Samstag - Frühstück mit meiner Bekannten Robin aus Lebanon und ihrem Mann. Pancakes mit Orangenbutter, dazu frisch gepresster O-Saft. Wieder mmmh! Danach laufe ich am Central Park West entlang Richtung Süden und treffe mich mittags mit den anderen in Brooklyn. Dort gehen wir spazieren und laufen dann über die Brooklyn Bridge zurück nach Manhattan. Wahnsinnig viele Leute sind unterwegs!
Zurück in Manhattan gehen wir uns Chinatown ansehen, dann weiter nach Little Italy und SoHo. Zum Abschluss gehen wir wieder essen. Meine Füße bringen mich schon mindestens seit der Brooklyn Bridge um, deswegen gehe ich nicht mehr mit in die Piano Bar, sondern haue mich 4 Std. aufs Ohr, bevor mich der Shuttle abholt.

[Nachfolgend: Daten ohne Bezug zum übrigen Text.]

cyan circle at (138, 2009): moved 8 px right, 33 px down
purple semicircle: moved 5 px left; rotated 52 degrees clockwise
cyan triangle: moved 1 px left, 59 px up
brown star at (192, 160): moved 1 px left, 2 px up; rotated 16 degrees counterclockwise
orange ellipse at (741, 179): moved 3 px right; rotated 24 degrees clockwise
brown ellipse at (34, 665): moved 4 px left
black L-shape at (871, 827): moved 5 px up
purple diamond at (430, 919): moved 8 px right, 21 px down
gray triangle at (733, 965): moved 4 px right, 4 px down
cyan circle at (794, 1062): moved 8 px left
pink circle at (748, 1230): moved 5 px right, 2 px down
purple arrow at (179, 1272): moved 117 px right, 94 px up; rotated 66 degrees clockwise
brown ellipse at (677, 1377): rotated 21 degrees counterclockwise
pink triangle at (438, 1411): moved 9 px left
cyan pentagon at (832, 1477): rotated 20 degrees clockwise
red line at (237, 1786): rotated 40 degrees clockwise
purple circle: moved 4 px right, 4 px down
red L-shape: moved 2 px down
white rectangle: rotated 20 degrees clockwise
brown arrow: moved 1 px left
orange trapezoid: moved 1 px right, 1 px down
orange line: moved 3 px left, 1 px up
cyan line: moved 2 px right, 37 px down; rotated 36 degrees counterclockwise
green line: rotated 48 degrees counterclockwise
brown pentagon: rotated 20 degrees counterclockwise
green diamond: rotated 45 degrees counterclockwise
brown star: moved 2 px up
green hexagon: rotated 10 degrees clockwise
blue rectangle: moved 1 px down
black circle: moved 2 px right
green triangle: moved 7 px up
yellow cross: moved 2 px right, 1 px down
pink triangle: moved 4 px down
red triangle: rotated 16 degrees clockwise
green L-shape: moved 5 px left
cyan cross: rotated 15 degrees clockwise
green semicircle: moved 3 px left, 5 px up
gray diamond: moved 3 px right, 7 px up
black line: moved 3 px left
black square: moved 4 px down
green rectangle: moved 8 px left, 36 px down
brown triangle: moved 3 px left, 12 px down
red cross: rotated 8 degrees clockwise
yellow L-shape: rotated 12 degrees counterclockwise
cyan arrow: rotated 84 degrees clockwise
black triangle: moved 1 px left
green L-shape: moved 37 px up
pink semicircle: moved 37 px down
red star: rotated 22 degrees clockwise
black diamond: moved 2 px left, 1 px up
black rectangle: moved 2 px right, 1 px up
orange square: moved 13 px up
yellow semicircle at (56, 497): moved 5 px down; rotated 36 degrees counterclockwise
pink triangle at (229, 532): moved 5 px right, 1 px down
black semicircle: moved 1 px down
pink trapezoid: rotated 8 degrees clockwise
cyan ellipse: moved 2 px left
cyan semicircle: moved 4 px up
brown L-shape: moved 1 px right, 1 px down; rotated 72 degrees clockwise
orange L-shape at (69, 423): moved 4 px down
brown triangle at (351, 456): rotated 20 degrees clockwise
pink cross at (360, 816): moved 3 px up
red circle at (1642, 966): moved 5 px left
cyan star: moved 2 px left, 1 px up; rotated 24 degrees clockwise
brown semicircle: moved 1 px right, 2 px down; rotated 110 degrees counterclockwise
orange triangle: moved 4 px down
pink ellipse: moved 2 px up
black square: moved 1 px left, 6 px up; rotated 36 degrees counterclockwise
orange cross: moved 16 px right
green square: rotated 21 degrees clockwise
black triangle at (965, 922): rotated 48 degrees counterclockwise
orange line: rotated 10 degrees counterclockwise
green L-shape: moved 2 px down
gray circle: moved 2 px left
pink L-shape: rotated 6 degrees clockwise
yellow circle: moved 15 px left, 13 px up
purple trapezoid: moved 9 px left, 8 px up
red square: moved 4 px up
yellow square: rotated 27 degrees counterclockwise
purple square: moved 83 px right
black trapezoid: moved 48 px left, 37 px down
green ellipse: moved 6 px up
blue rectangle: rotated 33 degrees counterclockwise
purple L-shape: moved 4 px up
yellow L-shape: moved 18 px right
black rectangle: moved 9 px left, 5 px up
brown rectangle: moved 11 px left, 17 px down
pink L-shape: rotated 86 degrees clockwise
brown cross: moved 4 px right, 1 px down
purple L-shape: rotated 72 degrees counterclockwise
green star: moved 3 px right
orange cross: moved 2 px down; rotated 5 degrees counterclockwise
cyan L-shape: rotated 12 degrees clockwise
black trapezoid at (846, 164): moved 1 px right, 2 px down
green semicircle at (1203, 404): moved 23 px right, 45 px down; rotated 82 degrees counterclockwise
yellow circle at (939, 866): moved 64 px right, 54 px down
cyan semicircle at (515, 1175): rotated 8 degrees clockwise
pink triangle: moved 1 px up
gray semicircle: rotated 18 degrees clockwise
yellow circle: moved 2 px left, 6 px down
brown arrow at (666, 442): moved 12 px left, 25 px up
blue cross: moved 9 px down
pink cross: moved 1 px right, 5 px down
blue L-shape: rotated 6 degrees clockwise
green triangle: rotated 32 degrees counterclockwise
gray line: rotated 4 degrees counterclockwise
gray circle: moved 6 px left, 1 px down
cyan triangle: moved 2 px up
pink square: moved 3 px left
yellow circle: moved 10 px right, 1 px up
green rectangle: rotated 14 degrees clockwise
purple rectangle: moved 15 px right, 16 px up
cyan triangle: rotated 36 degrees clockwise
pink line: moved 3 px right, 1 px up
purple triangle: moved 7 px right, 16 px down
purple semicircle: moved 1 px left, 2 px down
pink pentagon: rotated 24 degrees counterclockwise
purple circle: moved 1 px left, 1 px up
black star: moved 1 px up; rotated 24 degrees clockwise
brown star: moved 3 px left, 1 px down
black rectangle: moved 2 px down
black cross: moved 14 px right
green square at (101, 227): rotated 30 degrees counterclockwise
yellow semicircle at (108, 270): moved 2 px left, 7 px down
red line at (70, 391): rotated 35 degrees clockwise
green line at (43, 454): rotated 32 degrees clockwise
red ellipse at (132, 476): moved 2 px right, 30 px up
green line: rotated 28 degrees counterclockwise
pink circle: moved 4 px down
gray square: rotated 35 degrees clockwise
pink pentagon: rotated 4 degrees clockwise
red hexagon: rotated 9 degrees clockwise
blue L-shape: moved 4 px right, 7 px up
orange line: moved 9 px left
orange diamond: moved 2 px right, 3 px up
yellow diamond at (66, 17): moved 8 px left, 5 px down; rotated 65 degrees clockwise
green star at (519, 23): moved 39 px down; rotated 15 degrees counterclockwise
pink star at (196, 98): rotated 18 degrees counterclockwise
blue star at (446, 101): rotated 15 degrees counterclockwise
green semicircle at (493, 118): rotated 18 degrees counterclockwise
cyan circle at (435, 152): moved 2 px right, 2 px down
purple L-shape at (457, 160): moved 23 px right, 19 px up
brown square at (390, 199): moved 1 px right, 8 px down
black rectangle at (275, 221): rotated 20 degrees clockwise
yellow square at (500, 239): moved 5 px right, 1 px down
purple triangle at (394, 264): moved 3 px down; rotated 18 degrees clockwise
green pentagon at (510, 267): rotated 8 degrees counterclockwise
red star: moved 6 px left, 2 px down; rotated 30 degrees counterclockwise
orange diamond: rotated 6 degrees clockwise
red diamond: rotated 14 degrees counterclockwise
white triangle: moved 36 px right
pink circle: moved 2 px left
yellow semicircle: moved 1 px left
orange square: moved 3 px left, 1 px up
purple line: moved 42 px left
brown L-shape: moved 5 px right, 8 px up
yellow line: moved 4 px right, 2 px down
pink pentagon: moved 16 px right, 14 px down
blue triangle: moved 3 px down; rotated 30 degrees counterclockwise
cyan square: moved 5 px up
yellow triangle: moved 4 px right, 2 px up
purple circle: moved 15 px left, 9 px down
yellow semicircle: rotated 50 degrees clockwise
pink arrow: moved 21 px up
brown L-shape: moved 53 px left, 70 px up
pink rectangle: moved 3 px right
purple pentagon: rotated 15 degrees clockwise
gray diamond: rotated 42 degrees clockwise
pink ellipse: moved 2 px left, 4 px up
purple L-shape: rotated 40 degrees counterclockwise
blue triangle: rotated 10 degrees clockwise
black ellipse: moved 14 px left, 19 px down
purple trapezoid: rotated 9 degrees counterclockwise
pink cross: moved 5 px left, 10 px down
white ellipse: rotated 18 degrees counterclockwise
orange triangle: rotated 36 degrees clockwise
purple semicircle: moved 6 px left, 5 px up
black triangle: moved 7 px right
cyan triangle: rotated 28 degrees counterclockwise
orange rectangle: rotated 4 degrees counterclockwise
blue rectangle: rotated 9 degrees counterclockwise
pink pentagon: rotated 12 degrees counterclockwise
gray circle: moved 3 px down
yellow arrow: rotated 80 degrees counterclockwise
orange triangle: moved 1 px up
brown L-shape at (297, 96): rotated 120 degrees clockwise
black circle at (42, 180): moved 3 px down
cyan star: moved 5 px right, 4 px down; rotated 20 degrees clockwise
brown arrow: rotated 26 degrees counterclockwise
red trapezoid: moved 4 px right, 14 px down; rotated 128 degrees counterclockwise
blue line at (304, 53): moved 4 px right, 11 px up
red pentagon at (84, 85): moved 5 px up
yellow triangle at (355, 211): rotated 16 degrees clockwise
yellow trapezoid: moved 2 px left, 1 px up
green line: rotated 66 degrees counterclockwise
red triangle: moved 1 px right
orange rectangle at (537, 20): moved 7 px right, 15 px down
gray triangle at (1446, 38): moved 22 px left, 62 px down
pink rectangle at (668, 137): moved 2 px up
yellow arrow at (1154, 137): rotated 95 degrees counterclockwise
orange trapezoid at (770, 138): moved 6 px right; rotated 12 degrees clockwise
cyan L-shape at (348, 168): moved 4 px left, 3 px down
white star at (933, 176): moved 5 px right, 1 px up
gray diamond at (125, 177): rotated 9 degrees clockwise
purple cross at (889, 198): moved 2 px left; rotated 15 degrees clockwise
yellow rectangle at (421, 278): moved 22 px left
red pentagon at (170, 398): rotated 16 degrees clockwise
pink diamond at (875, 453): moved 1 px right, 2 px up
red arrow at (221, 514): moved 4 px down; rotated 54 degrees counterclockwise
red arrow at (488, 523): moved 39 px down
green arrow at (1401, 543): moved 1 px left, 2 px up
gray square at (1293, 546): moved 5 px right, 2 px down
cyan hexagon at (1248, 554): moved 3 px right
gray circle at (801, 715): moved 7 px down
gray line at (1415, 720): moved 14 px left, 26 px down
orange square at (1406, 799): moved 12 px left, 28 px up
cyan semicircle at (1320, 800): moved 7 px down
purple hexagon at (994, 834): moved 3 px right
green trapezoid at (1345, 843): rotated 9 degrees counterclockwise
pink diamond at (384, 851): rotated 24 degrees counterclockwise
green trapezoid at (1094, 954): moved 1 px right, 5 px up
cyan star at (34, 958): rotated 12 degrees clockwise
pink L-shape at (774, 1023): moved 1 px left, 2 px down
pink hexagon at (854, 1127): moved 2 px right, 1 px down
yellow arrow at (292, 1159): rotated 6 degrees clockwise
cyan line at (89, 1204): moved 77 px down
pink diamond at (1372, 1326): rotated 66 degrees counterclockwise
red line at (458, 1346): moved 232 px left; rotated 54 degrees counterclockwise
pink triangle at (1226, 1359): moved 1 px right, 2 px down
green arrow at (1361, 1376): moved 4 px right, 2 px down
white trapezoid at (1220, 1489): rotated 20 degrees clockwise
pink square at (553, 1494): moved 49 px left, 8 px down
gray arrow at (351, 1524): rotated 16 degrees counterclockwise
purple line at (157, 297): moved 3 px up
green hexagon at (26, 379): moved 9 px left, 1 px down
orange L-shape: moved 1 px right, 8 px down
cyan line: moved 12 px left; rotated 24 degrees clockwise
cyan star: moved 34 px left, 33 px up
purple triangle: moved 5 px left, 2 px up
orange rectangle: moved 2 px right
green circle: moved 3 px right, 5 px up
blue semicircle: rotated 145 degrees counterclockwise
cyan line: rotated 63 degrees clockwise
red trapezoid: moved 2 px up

In Kansas City angekommen, schaffe ich mindestens 7 Kapitel aus meinem Buch, bis es Zeit für Brandon ist, seinen Freund Jonathan abzusetzen, der nach 2 1/2 Wochen bei uns wieder nach Deutschland fliegt. Nachdem er eingecheckt hat, scheucht er uns regelrecht aus dem Flughafen. Zu Hause falle ich ohne Umschweife ins Bett und verpenne fast den ganzen Nachmittag. Ich wache erst auf, als es schon wieder dunkel wird.

Meine eigenen Fotos habe ich bei Flickr eingestellt; wer sich dafür interessiert, kann sie sich durch Klicken aufs Foto ansehen. Weihnachten werden wir unsere Fotos austauschen, dann kommen sicher noch mehr dazu...

Currently reading: "Memoirs of a Geisha". Perfect travel reading.

Tuesday, November 21, 2006

Vom Himmel hoch, da komm ich her

Und zwar am 24.12. gegen 11h in Frankfurt/Main. Aufsteigen werde ich dann am 31.12. gegen 14h wieder. (So ist es jedenfalls geplant, aber auf dem Hinflug habe ich nur 40 Min. zum Umsteigen in Chicago!)
Hat jemand in der Woche dazwischen Zeit und Lust zu einem Treffen????????? Bitte meldet euch per E-mail, Chiffre "massig Gluehwein".

Jetzt fliege ich aber erst einmal fuer ein langes Wochenende nach New York...

P.S. Hiermit nominiere ich meine Ueberschrift fuer den "cheesiest headline of the year award"! Bekomme ich weitere Stimmen?

Saturday, November 11, 2006

Mäten is en goden Ma- - , heyyy, Moment mal

Meine Schwester hatte heute eine Hauptrolle beim Martinszug in Cronenberg...


... sie war St. Martin!

:lol:
Steht ihr das Outfit nicht gut? Und sie musste nicht mal einen Bart tragen!
Das macht sie zum jüngsten und hübschesten St. Martin, den ich je gesehen habe - und auf dem riesigen Pferd trotzdem zu einer eindeutigen Autoritätsperson!
Das hätte ich nun wirklich gern selbst gesehen!!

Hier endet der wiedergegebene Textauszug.